Posicionamento do candidato em relação à hierarquia
Scheid argumentou que a ascensão de oficiais sem vivência prática compromete a eficiência das forças de segurança. Segundo ele, a diferença entre quem ocupa cargos administrativos e quem enfrenta o crime diariamente gera distorções na valorização profissional dentro das corporações.
Coronel de patente não pode ser chamado de coronel de tropa. Aquele que nunca comandou um batalhão, que não sentiu nas ruas o cheiro da pólvora, que não enfrentou como praça operações cara a cara, que sempre esteve dentro de um gabinete, trancado no ar-condicionado, não pode ser chamado de coronel efetivo
Bruno Bolsonaro Scheid
O candidato enfatizou que a experiência de campo deve ser o critério principal para o reconhecimento de liderança nas polícias. Ele afirmou que coronéis formados apenas em gabinetes não podem ser equiparados aos agentes que lidam diariamente com operações de risco.
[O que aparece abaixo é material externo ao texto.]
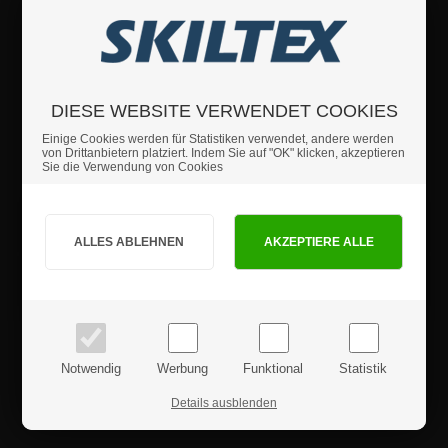
Diese Prospekthalter sind aus transparentem PMMA Acrylglass
gefertigt und können senkrecht auf einem Tresen aufgestellt oder an
einer Wand aufgehängt werden.
Fülltiefe: 32 mm
Anzahl Stück pro Karton: 8 Stück
DIESE WEBSITE VERWENDET COOKIES
Einige Cookies werden für Statistiken verwendet, andere werden
von Drittanbietern platziert. Indem Sie auf "OK" klicken, akzeptieren
Wenn Sie weitere Fragen haben sollten, können Sie sich
Sie die Verwendung von Cookies
gerne an uns wenden.
Sind Sie Privat- oder Geschäftskunde?
Details
PRIVATKUNDE
GESCHÄFTSKUNDE
Sicherheitshinweise
Preise inkl. MwSt.
Preise exkl. MwSt.
Produktrezensionen
Notwendig
Werbung
Funktional
Statistik
Details ausblenden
Impacto das críticas no cenário de segurança
Scheid associou a situação descrita à realidade atual de Rondônia, indicando que a falta de vivência operacional de alguns comandantes contribui para os desafios enfrentados pelo estado no combate às facções criminosas. Ele ressaltou a necessidade de promover profissionais com histórico de atuação direta nas ruas.
Não pode ser colocado no mesmo patamar do cabo, do soldado, do sargento, do sub[tenente], do cara que está na rua pronto para enfrentar a facção, os faccionados, aqueles que estão atacando a sociedade
Bruno Bolsonaro Scheid
As declarações reforçam o posicionamento do candidato em favor de uma hierarquia policial mais próxima da linha de frente. Scheid defendeu que patentes obtidas sem exposição a operações reais não preparam líderes para comandar tropas em situações de confronto.